Alors voici: moi qui prend le métro tous les jours depuis -je ne compte plus-, je vois apparaître depuis quelques semaines, sur les vitres et les parois des wagons, des messages imprimés sur des auto-collants bleu clair façon bulle de bande dessinée. Ludiques, festifs et conviviaux donc. « Au signal sonore, je m’éloigne des portes », « préparer ma sortie facilite ma descente » et j’en passe.
Mais est-ce à moi, à vous, à nous, que ce discours s’adresse ? Depuis quand me parle-t-on de la sorte ? J’avoue trouver cela dérangeant. Question de forme, et question de fond. Dans une salle de classe de cours préparatoire, à la limite… « Je ne bouscule pas mes camarades en sortant de la classe » et « je me lave les mains avant d’aller déjeuner ». Histoire de s’approprier gaiement, mine de rien, grâce à l’usage subtil de la première personne, des messages destinés à former le « citoyen » chez l’enfant et de ce fait à faciliter, au bénéfice de tous, la « vie de classe », comme on dit maintenant.
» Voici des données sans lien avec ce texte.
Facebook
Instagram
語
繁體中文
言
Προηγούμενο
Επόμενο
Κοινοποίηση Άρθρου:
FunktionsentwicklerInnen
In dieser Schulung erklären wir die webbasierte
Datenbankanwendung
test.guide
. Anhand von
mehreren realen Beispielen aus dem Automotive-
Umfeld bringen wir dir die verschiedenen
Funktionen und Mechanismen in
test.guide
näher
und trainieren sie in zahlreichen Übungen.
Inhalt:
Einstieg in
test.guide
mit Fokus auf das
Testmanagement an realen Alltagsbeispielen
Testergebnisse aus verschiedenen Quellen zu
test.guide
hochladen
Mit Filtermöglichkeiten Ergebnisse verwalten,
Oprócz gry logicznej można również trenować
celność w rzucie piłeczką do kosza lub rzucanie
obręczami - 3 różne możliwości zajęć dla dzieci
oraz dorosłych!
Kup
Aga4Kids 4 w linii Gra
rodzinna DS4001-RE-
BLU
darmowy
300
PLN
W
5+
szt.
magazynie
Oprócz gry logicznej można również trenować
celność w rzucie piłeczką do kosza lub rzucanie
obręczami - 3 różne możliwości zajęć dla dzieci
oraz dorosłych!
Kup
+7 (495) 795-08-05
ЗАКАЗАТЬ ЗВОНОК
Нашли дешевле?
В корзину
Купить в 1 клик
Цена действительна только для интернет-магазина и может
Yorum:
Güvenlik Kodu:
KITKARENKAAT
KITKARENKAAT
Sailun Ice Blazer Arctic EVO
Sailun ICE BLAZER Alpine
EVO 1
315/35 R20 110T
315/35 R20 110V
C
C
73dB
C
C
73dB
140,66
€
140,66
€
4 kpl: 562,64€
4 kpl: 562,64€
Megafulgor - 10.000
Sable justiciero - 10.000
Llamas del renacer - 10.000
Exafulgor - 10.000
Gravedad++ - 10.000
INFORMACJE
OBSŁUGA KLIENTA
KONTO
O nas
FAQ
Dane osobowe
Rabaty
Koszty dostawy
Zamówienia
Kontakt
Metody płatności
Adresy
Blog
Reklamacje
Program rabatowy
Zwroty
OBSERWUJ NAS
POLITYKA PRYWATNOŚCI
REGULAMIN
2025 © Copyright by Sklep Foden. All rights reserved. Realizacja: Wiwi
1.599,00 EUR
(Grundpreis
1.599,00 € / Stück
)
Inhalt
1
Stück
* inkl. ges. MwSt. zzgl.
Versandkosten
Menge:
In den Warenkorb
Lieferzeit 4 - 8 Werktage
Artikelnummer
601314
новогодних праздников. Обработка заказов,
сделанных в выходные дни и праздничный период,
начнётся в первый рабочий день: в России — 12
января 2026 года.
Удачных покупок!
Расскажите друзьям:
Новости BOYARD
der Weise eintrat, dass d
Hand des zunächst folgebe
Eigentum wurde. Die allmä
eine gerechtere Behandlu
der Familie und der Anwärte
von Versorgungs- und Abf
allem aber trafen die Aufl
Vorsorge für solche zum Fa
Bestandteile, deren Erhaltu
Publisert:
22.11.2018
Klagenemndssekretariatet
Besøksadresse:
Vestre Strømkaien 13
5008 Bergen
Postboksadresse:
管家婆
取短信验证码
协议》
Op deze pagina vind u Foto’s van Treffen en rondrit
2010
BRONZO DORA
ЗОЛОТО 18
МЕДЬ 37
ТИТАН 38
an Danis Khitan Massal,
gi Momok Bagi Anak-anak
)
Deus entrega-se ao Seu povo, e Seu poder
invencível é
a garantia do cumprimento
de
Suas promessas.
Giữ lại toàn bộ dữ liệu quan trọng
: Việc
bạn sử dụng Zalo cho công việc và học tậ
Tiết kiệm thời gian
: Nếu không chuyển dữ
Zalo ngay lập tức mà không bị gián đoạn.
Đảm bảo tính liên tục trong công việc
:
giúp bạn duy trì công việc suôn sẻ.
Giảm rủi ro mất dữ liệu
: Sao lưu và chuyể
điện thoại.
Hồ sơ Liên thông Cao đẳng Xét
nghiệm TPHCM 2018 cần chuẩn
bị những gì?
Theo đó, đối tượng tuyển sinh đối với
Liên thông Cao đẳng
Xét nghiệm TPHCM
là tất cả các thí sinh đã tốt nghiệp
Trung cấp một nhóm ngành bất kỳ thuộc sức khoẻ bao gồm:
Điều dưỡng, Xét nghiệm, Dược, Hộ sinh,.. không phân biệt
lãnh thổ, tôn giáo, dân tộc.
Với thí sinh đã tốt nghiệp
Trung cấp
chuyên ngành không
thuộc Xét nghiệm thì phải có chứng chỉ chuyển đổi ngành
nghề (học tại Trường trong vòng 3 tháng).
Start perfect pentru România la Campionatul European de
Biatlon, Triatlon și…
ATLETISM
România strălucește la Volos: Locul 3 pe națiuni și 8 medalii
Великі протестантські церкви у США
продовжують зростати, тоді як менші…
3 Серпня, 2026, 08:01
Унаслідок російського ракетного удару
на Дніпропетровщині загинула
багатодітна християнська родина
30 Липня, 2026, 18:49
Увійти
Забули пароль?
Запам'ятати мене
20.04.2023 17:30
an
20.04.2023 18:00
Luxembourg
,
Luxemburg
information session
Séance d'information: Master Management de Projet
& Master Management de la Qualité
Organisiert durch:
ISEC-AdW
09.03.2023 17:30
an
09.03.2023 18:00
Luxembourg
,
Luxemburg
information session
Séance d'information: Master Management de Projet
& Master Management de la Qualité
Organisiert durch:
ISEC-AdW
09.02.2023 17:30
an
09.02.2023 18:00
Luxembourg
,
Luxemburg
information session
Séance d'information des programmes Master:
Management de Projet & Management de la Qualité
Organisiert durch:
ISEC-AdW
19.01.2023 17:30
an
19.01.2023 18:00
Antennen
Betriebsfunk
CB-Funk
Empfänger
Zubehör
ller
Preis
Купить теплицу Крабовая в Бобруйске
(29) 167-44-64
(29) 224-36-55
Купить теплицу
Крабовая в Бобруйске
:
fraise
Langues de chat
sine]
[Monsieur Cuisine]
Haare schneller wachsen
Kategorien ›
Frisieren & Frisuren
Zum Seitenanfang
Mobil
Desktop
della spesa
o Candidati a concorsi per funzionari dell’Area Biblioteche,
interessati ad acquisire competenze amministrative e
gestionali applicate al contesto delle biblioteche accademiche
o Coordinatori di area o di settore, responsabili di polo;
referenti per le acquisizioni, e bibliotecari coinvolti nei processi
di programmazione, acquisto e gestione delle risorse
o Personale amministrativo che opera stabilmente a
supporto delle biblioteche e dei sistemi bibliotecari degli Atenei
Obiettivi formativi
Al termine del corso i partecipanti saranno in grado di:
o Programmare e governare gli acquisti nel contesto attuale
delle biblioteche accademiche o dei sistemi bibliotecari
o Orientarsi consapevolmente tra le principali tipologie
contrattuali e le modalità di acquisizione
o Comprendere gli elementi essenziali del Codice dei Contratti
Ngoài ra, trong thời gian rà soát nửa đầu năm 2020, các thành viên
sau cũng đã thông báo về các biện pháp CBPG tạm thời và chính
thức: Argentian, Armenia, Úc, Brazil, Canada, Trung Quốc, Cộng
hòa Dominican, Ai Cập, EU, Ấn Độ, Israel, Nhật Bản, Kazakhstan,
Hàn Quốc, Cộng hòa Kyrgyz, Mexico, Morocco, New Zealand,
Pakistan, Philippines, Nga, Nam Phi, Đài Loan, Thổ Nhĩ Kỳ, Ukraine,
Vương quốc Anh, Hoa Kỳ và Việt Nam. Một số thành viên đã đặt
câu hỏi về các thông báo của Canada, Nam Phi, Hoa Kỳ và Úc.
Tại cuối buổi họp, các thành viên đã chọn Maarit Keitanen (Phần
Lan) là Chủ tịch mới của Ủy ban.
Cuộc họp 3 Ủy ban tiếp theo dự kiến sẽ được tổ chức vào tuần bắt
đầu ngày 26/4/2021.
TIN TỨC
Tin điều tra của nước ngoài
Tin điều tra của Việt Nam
Ca, c’est de la pédagogie performante, pour employer un terme de vendeur de voiture ! Admettons. (Au passage, je ne suis pas certaine d’avoir utilisé ce ton avec mes propres enfants).
Mais je n’ai plus six ans, et ce genre de message infantilisant, très peu pour moi. Car c’est à des adultes que l’on s’adresse, les élèves de cours préparatoire errant seuls dans les wagons de métro se faisant rares. On ne s’adresse pas non plus aux touristes étrangers, peu familiers des codes et usages RATPesques. Car c’est en anglais, en espagnol, en italien ou en allemand que nous lirions ceci. Souvenez-vous, dans les trains au Moyen-Age : e pericoloso sporgersi. Pure poésie !
Non, c’est bien à chacun d’entre nous, usagers réguliers ou occasionnels, que cela parle. Préconisation a priori superfétatoire : lorsqu’on se tient à plus d’un mètre des portes, s’extraire du wagon à St Lazare vers 18h30 relève de la douce illusion. De même, vouloir monter à tout prix après le signal sonore ou rester debout entre les portes, ça fait tout simplement très mal. En général, on ne le fait pas deux fois. Il y avait déjà un petit lapin dessiné pour nous dire d’enlever les doigts de la porte, mais compte tenu de son positionnement à 80 cm du plancher, j’ai toujours cru qu’il était destiné aux enfants, enfin aux usagers junior, pour parler correct.
Le message s’adresse alors à tous ceux qui n’ont pas compris cela. Aux abrutis graves, donc. A vous, à nous. Il s’agit vraisemblablement d’une campagne de communication pour faciliter la vie de classe, enfin pour améliorer le trafic, dont nous sommes tous collectivement, bien sûr, responsables. « Me jeter sous les rails ralentit les trains », « attention, mes morceaux de cervelle vont salir le quai», (c’est de mauvais goût, je sais) « mon malaise, c’est rien que pour embêter le monde ». Je peux en trouver d’autres.
Cela me déplaît. Car, au-delà de l’anecdote, ce discours présuppose un certain mépris, ou un mépris certain des individus. On va leur parler débile, car ils sont débiles. Ca s’appelle des messages grand public chez les communicants ( !). Le temps du Y’a bon Banania a vécu, on en rougit encore. Le voilà qui resurgit. Infantiliser signifie déresponsabiliser. Donc obtenir l’inverse du résultat attendu. Cherchez l’erreur !
J’admets volontiers que cela est moins grave que les tremblements de terre, l’esclavage des enfants, la lapidation des femmes adultères ou le sort des populations déplacées. Mais quand même, ce qui est insidieusement, en cause, c’est la dignité. Les mots ne sont pas innocents. On ne parle pas comme ça aux gens. C’est tout.